Rod – Oh no, I’m not saying that mPower is a copy of the NS Savannah’s reactor. No, mPower is essentially a design that B&W was working on well after the Savannah was taken out of service.
I’m getting this information from people who actually worked on this design back in the day and from a presentation that I saw, which given by the CEO of B&W Modular Nuclear Energy, LLC.
At one time, B&W was thinking about commercializing modular light water reactors for maritime applications, and they had done a significant amount of work on the design. Market conditions changed, however, and the ideas were shelved. When small reactors began to become a hot topic again, they dusted off the old designs and … voila … mPower was born.

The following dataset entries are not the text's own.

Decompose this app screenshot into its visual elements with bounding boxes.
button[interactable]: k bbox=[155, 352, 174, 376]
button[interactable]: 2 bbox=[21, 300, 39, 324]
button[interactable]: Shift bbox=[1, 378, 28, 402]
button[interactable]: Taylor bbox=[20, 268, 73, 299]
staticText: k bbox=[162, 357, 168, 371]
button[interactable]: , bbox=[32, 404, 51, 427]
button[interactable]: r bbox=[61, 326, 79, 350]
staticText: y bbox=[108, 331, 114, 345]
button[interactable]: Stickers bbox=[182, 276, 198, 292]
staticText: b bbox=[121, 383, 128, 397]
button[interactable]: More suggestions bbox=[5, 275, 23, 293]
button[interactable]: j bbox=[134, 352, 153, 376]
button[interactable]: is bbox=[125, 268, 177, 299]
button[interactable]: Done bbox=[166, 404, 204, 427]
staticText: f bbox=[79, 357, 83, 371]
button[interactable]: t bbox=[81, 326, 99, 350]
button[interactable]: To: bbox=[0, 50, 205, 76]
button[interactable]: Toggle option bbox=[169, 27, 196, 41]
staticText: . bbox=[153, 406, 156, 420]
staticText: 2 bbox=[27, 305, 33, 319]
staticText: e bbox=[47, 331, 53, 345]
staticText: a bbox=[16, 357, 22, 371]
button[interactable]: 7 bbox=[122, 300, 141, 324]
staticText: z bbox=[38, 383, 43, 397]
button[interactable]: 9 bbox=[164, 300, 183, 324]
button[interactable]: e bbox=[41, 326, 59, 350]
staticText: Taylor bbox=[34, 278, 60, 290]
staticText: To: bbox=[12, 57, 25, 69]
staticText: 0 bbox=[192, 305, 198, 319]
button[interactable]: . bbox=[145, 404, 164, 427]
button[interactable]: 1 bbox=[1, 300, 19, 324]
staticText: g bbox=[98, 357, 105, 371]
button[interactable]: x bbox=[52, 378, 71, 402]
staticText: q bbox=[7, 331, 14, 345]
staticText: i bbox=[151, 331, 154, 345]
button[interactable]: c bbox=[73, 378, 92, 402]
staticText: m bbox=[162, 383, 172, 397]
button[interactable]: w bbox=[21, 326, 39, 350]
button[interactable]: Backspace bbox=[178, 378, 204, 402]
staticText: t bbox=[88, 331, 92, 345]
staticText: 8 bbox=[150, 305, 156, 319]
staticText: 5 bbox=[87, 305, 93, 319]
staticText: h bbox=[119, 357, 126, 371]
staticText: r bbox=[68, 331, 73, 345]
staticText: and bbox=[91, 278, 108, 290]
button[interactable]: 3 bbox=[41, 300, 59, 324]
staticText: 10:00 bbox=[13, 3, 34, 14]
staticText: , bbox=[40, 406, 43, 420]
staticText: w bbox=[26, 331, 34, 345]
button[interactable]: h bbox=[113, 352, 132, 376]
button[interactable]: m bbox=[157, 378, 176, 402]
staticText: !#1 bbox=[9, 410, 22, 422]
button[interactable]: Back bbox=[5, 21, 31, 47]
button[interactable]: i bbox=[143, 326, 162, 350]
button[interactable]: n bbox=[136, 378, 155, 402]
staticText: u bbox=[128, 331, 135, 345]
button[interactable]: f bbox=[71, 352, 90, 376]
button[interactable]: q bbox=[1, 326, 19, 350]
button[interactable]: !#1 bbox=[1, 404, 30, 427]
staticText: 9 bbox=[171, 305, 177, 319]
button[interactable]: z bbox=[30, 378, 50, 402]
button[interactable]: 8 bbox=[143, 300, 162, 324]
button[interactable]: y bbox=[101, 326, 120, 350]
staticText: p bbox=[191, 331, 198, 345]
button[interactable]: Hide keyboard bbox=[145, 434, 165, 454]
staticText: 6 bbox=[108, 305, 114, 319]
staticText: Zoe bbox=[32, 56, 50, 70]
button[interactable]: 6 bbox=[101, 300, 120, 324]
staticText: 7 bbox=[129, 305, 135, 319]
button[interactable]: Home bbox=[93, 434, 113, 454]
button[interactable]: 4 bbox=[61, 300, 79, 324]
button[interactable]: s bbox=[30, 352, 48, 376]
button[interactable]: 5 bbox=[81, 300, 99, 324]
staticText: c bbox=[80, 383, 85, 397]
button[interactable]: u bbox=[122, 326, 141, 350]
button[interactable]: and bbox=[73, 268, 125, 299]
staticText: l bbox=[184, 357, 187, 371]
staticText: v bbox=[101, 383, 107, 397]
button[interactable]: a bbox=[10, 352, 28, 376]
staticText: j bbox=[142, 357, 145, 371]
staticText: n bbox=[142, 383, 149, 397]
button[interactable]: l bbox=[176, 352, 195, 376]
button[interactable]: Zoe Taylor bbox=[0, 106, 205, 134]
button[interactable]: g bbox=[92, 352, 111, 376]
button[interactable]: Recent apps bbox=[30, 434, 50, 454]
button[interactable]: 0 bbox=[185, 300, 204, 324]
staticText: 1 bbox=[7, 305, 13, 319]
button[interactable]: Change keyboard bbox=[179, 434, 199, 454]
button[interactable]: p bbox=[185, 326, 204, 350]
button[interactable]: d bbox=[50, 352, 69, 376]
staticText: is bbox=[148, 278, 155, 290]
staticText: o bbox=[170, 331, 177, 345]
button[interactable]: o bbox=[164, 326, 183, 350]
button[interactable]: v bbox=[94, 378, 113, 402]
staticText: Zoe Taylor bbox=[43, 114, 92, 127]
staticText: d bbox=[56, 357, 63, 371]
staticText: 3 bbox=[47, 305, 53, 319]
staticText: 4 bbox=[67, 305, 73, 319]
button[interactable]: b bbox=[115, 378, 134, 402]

You don’t think that B&W simply pulled this design out of thin air in such a short period of time, do you?
Brian – I do not think we are disagreeing at all. The mPower is most definitely an idea that has been swirling around B&W for many years. What I am trying to say is that there was no active project within the company to pursue any of their shelved designs up until about three years ago. They had some internal discussions going about how they might reenter the commercial nuclear market but had not really seriously considered going small. The company that has just recently begun using the B&W name again – they operated for a long time under the name of BWXT – is actually just a portion of what used to be B&W. The commercial arm that built reactors like TMI was sold off to Framatome back in the 1990s, but there was a national security reason for splitting the company and keeping part of it operating under US based ownership.

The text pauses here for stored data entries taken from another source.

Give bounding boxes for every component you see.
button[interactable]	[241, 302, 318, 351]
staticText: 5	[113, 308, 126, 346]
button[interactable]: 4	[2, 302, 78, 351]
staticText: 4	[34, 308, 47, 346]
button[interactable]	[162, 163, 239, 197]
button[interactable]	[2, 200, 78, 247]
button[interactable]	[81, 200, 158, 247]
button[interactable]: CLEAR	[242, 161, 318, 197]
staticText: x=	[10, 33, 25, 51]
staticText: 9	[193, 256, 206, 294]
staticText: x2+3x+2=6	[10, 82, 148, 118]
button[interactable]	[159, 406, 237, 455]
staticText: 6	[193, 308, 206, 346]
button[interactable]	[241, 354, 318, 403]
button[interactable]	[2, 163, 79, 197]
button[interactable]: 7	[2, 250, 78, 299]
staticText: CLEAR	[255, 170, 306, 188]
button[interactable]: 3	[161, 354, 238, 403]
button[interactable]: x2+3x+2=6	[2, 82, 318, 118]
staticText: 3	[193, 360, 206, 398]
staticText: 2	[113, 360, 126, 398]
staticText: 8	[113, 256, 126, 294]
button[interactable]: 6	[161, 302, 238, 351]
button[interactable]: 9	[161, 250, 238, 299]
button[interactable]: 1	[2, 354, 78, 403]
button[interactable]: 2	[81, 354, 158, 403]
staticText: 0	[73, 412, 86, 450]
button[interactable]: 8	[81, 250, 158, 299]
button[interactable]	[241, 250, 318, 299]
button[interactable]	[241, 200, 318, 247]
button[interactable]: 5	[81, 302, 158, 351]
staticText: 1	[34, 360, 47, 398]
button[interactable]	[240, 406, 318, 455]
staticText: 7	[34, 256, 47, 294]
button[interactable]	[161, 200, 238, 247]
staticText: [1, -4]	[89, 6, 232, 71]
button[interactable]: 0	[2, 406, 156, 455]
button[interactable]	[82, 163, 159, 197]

The mPower design has been refined quite a bit in the past few years, but it was a design that had a long history before it got put on the shelf and languished for well over a decade.
Your phrasing “when small reactors began to become a hot topic again” is interesting to me. I prefer NOT to use the passive voice, but will refrain from assigning credit for that decision.
Oops – time flies when you are old. Looks like the actual date was Jan 23, 2006, which was 4 years ago, not three.
Rod – I don’t think that we disagree either.
My phrasing was deliberate, particularly the word “again.” The nuclear community is not immune to fads and fashion, and the concept of modular reactors has been popular in research circles before. I, for one, hope that the current interest in small, modular reactors is not just another passing fad.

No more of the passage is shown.